### How to complete this task
Set down word for word each line from the one containing "Arbetskläder" through the end of the records, both included. Do not copy any pictures.

====

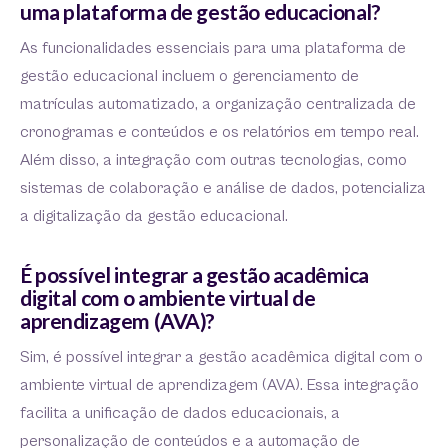
uma plataforma de gestão educacional?
As funcionalidades essenciais para uma plataforma de
gestão educacional incluem o gerenciamento de
matrículas automatizado, a organização centralizada de
cronogramas e conteúdos e os relatórios em tempo real.
Além disso, a integração com outras tecnologias, como
sistemas de colaboração e análise de dados, potencializa
a digitalização da gestão educacional.
É possível integrar a gestão acadêmica
digital com o ambiente virtual de
aprendizagem (AVA)?
Sim, é possível integrar a gestão acadêmica digital com o
ambiente virtual de aprendizagem (AVA). Essa integração
facilita a unificação de dados educacionais, a
personalização de conteúdos e a automação de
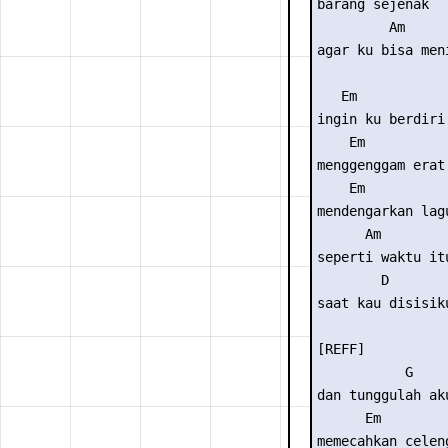
barang sejenak

         Am      
agar ku bisa men
   Em            
ingin ku berdiri
    Em           
menggenggam erat
    Em           
mendengarkan lag
      Am

seperti waktu itu
        D

saat kau disisiku
[REFF]

           G     
dan tunggulah aku
      Em        
memecahkan celen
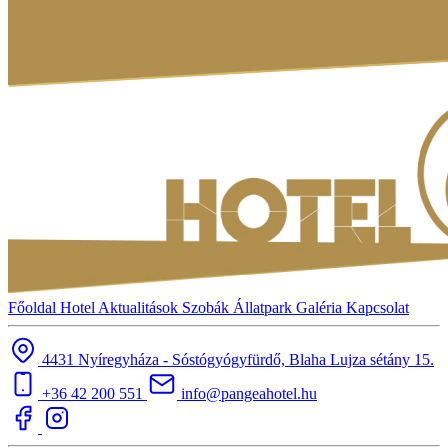
Főoldal
Hotel
Aktualitások
Szobák
Állatpark
Galéria
Kapcsolat
4431 Nyíregyháza - Sóstógyógyfürdő, Blaha Lujza sétány 15.
+36 42 200 551
info@pangeahotel.hu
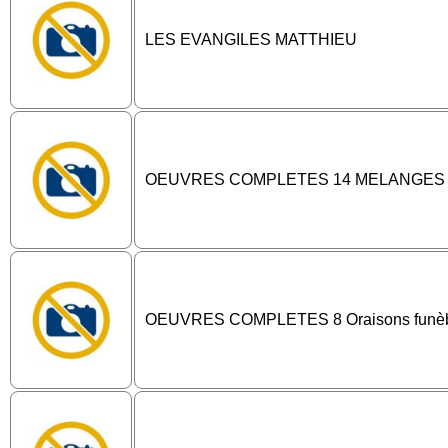
LES EVANGILES MATTHIEU
OEUVRES COMPLETES 14 MELANGES
OEUVRES COMPLETES 8 Oraisons funè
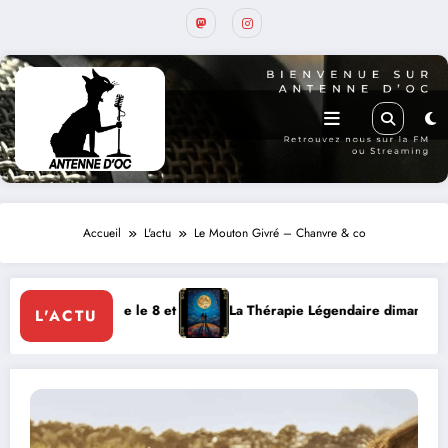
Accueil
L'actu
Le Mouton Givré – Chanvre & co
 août
La Thérapie Légendaire dimanche 9 à Prayssac
Expér
L'ACTU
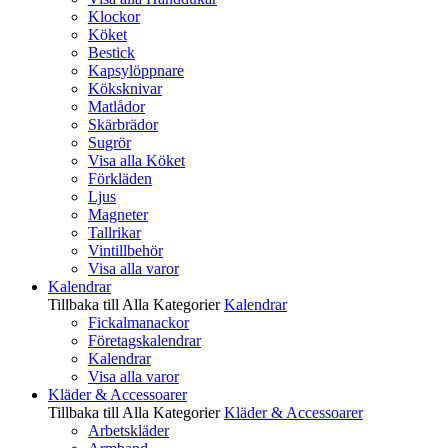
Klockor
Köket
Bestick
Kapsylöppnare
Köksknivar
Matlådor
Skärbrädor
Sugrör
Visa alla Köket
Förkläden
Ljus
Magneter
Tallrikar
Vintillbehör
Visa alla varor
Kalendrar
Tillbaka till Alla Kategorier
Kalendrar
Fickalmanackor
Företagskalendrar
Kalendrar
Visa alla varor
Kläder & Accessoarer
Tillbaka till Alla Kategorier
Kläder & Accessoarer
Arbetskläder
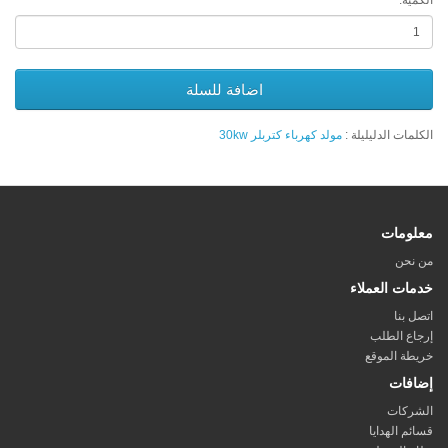
الكمية:
اضافة للسلة
الكلمات الدليليلة :
مولد كهرباء كتربلر 30kw
معلومات
من نحن
خدمات العملاء
اتصل بنا
إرجاع الطلب
خريطة الموقع
إضافات
الشركات
قسائم الهدايا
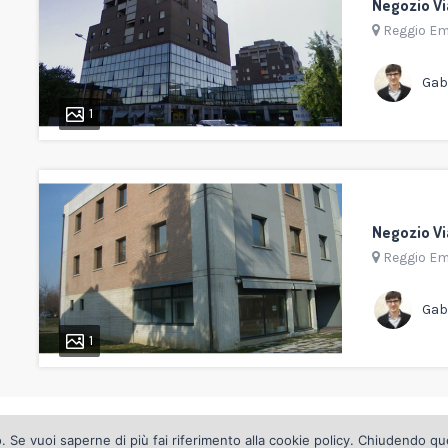
Negozio V
Reggio Em
Gabr
1
Negozio Vi
Reggio Em
Gabr
1
. | via D. Dal Verme, 8 42124 Reggio Emilia | tel. +(39) 0522 516999 - f
 Se vuoi saperne di più fai riferimento alla
cookie policy
. Chiudendo ques
informativa cookies
|
privacy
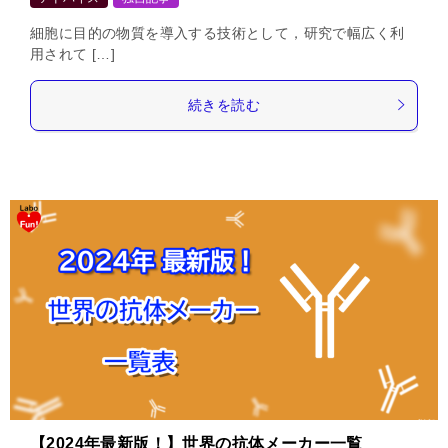
細胞に目的の物質を導入する技術として，研究で幅広く利
用されて […]
続きを読む
【2024年最新版！】世界の抗体メーカー一覧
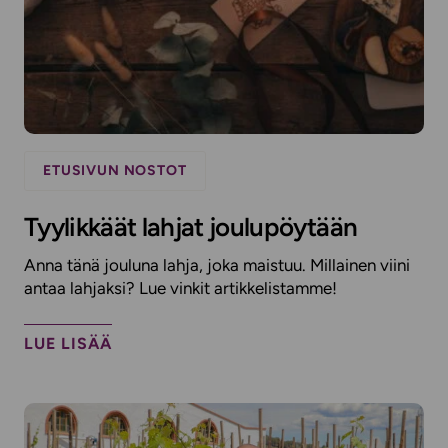
ETUSIVUN NOSTOT
Tyylikkäät lahjat joulupöytään
Anna tänä jouluna lahja, joka maistuu. Millainen viini
antaa lahjaksi? Lue vinkit artikkelistamme!
LUE LISÄÄ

====

### Finished exercise
Arbetskläder
الكمية:
اضافة للسلة
الكلمات الدليليلة :
مولد كهرباء كتربلر 30kw
معلومات
من نحن
خدمات العملاء
اتصل بنا
إرجاع الطلب
خريطة الموقع
إضافات
الشركات
قسائم الهدايا
Negozio V
Reggio Em
Gabr
1
Negozio Vi
Reggio Em
Gabr
1
. | via D. Dal Verme, 8 42124 Reggio Emilia | tel. +(39) 0522 516999 - f
 Se vuoi saperne di più fai riferimento alla
cookie policy
. Chiudendo ques
informativa cookies
|
privacy
細胞に目的の物質を導入する技術として，研究で幅広く利
用されて […]
続きを読む
【2024年最新版！】世界の抗体メーカー一覧
ETUSIVUN NOSTOT
Tyylikkäät lahjat joulupöytään
Anna tänä jouluna lahja, joka maistuu. Millainen viini
antaa lahjaksi? Lue vinkit artikkelistamme!
LUE LISÄÄ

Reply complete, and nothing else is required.